Australia’s aid budget slashes core disability funds
The Federal Government’s cut to disability inclusive development has shocked the Australian Disability and Development Consortium (ADDC).
The peak body, with more than 600 members, has slammed the 25% cut to disability allocation within the Australian aid budget.
“The Australian Government has led on disability inclusive development for more than 10 years, and in recent years they have held this vital budget steady at $12.9 million,” ADDC Executive Officer Lucy Daniel said.
“We are alarmed by this decision, which will have a dramatic effect on the government’s ability to deliver on its commitments to disability inclusion.”
ADDC is seeking urgent clarification on the budget cuts, including whether they also signal further cuts to the Department of Foreign Affairs and Trade’s (DFAT) in-house resources to support disability inclusive programming
The Government, on numerous occasions, has publicly reiterated its commitment to the most vulnerable and to an inclusive COVID-19 Australia response and development program. It has consistently recognised the disproportionate vulnerability of people with disabilities to the health, economic and social impacts of COVID-19 and poverty.
Globally, one in seven people have a disability. During COVID-19 people with disabilities have lost their jobs at a much greater rate than those without disabilities.
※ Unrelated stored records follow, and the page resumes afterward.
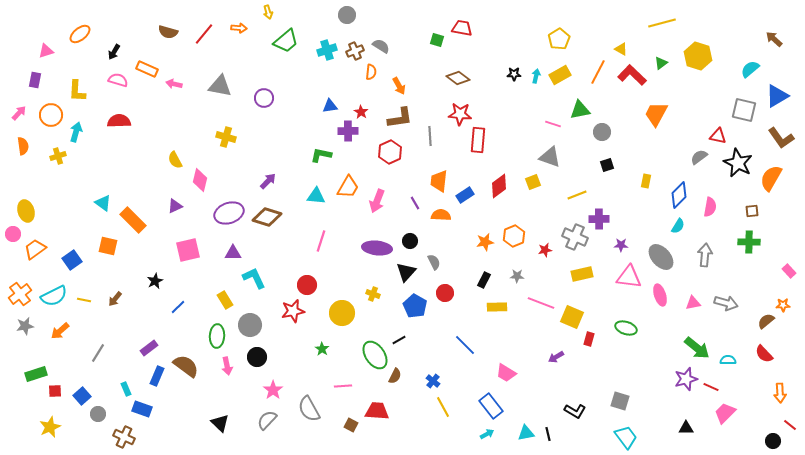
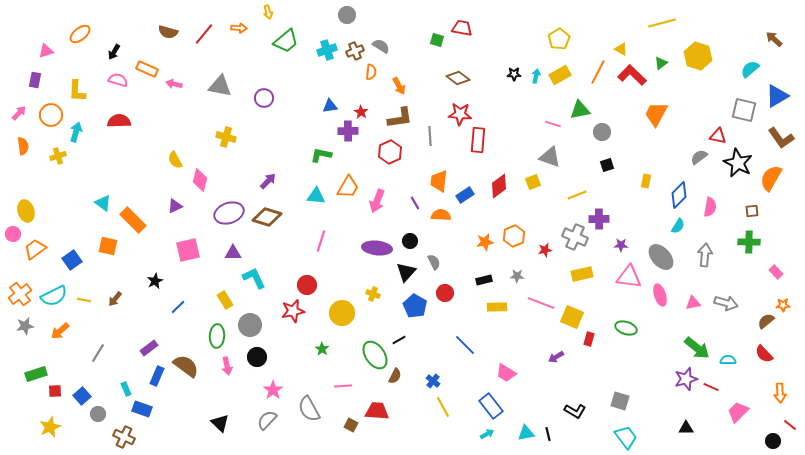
pink rectangle at (789, 271): moved 13 px left, 1 px down
black rectangle at (484, 280): rotated 49 degrees clockwise
pink trapezoid at (725, 413): moved 13 px right, 1 px up
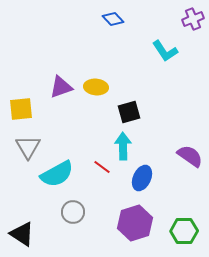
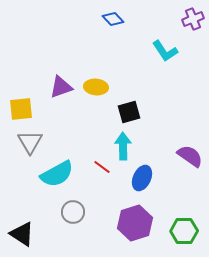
gray triangle: moved 2 px right, 5 px up
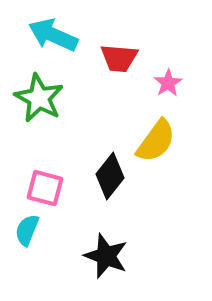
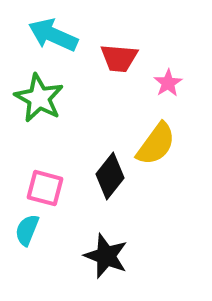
yellow semicircle: moved 3 px down
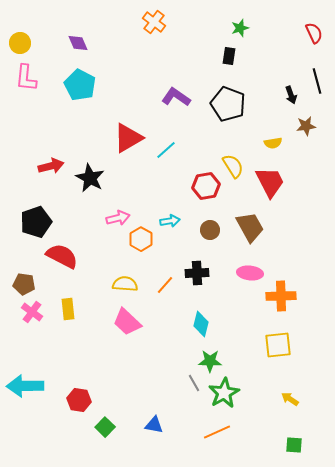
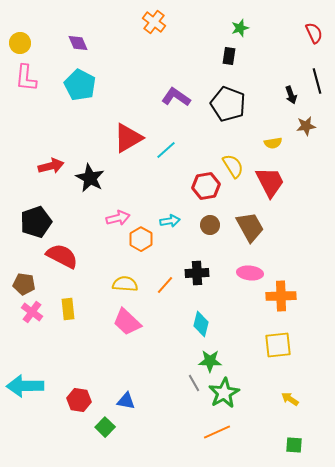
brown circle at (210, 230): moved 5 px up
blue triangle at (154, 425): moved 28 px left, 24 px up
They are experiencing food insecurity and face immense challenges protecting themselves from COVID-19 and accessing healthcare when they need it.
“The disability inclusion budget has provided immense improvements in the lives of people with disabilities in the poorest places, all while representing only 0.3% of the 2019-2020 the overseas development assistance budget,” Ms Daniel said. “To cut this already modest allocation can only be seen to undermine the Government’s commitment to disability inclusion and the most vulnerable.”
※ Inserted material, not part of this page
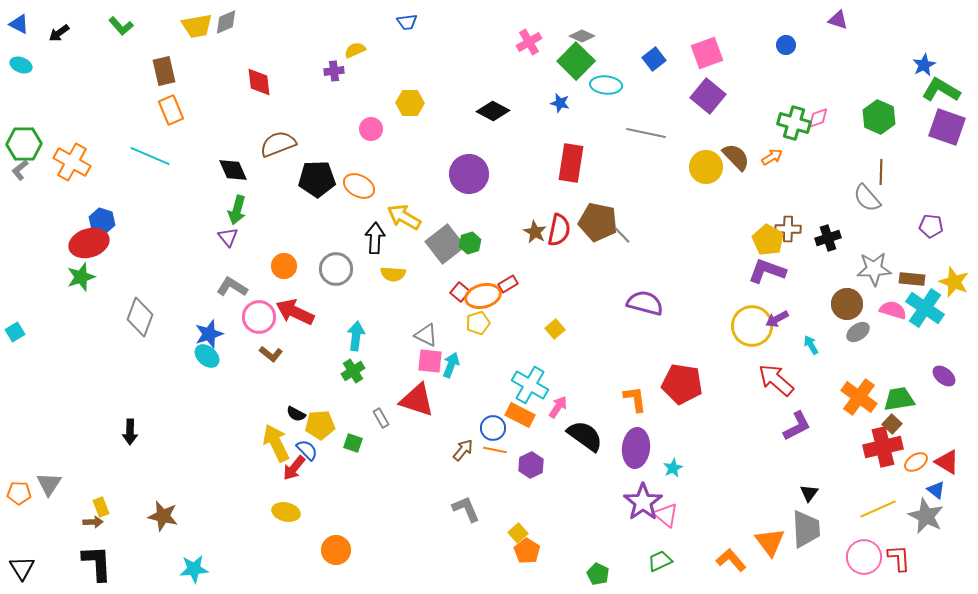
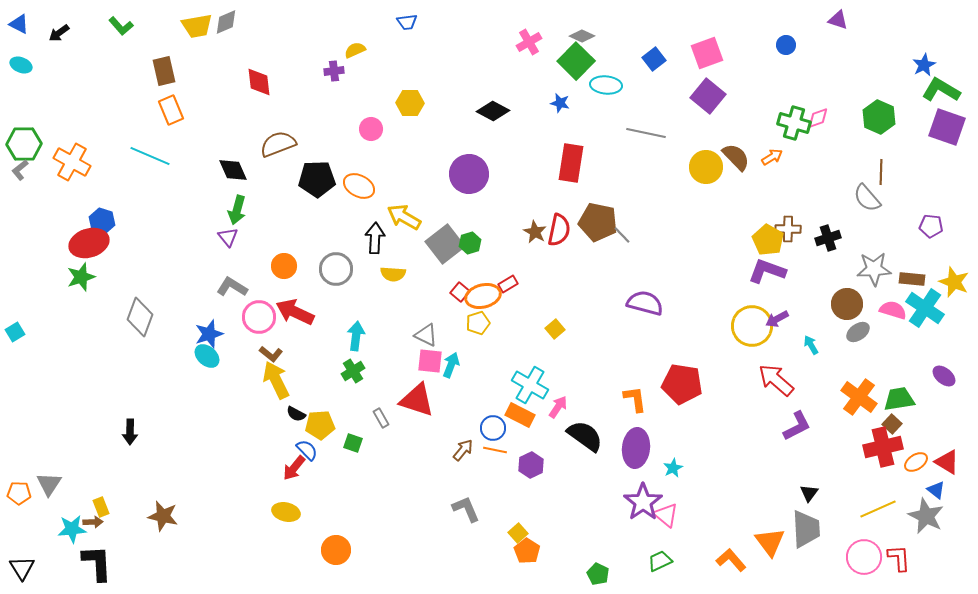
yellow arrow at (276, 443): moved 63 px up
cyan star at (194, 569): moved 122 px left, 40 px up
Ms Daniel said the government’s own evidence pointed to the achievements of the program of work.
The Office of Development Effectiveness’ (ODE) review of the second Development For All and the mid-term review of the first Development for All both speak to the importance of dedicated and sufficient resourcing to support disability inclusion in Australia’s overseas development work.
“ADDC notes that the ODE cautioned that ongoing investment in this area is required to secure Australia’s hard-won wins and strong standing in disability inclusive development,” Ms Daniel said.
“In these circumstances, we consider that any cuts to the disability inclusion budget – particularly those of the extent outlined in the 2020 Federal Budget – will have grave effects on people with disabilities.”
ADDC has a membership of more than 670 individuals and organisations that support disability and international development matters, including domestic Disabled People’s Organisations, international development agencies, private sector contractors, academics and more.